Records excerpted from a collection
=-=-=

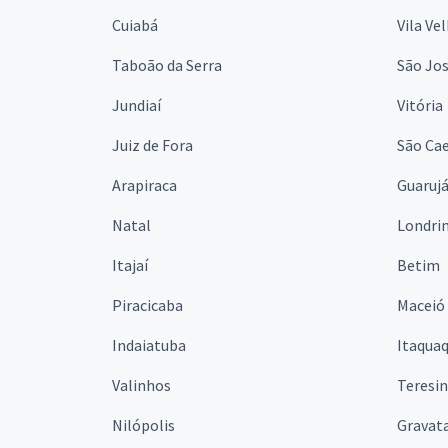
Cuiabá
Vila Ve
Taboão da Serra
São Jo
Jundiaí
Vitória
Juiz de Fora
São Cae
Arapiraca
Guaruj
Natal
Londri
Itajaí
Betim
Piracicaba
Maceió
Indaiatuba
Itaqua
Valinhos
Teresi
Nilópolis
Gravata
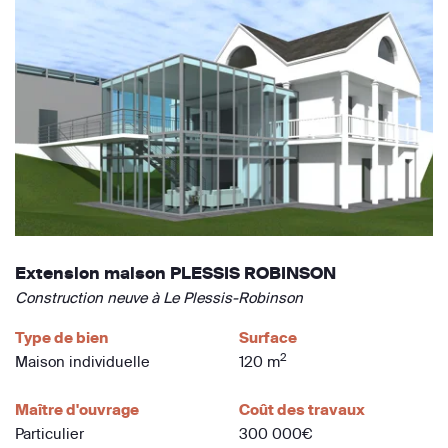
Extension maison PLESSIS ROBINSON
Construction neuve à Le Plessis-Robinson
Type de bien
Surface
2
Maison individuelle
120 m
Maître d'ouvrage
Coût des travaux
Particulier
300 000€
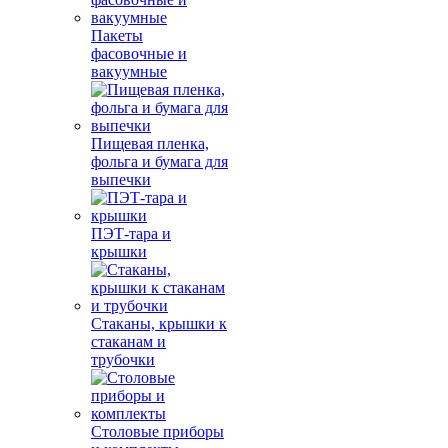
Пакеты
фасовочные и
вакуумные
Пищевая пленка,
фольга и бумага для
выпечки
ПЭТ-тара и
крышки
Стаканы, крышки к
стаканам и
трубочки
Столовые приборы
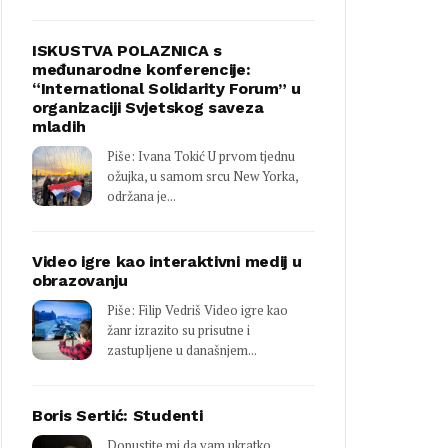
ISKUSTVA POLAZNICA s
međunarodne konferencije:
“International Solidarity Forum” u
organizaciji Svjetskog saveza
mladih
Piše: Ivana Tokić U prvom tjednu
ožujka, u samom srcu New Yorka,
održana je...
Video igre kao interaktivni medij u
obrazovanju
Piše: Filip Vedriš Video igre kao
žanr izrazito su prisutne i
zastupljene u današnjem...
Boris Sertić: Studenti
Dopustite mi da vam ukratko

=-=-=

- [Exercise prompt]
The answer must be every line of the data that holds the word "Piše".

- [Task answer]
Piše: Ivana Tokić U prvom tjednu
Piše: Filip Vedriš Video igre kao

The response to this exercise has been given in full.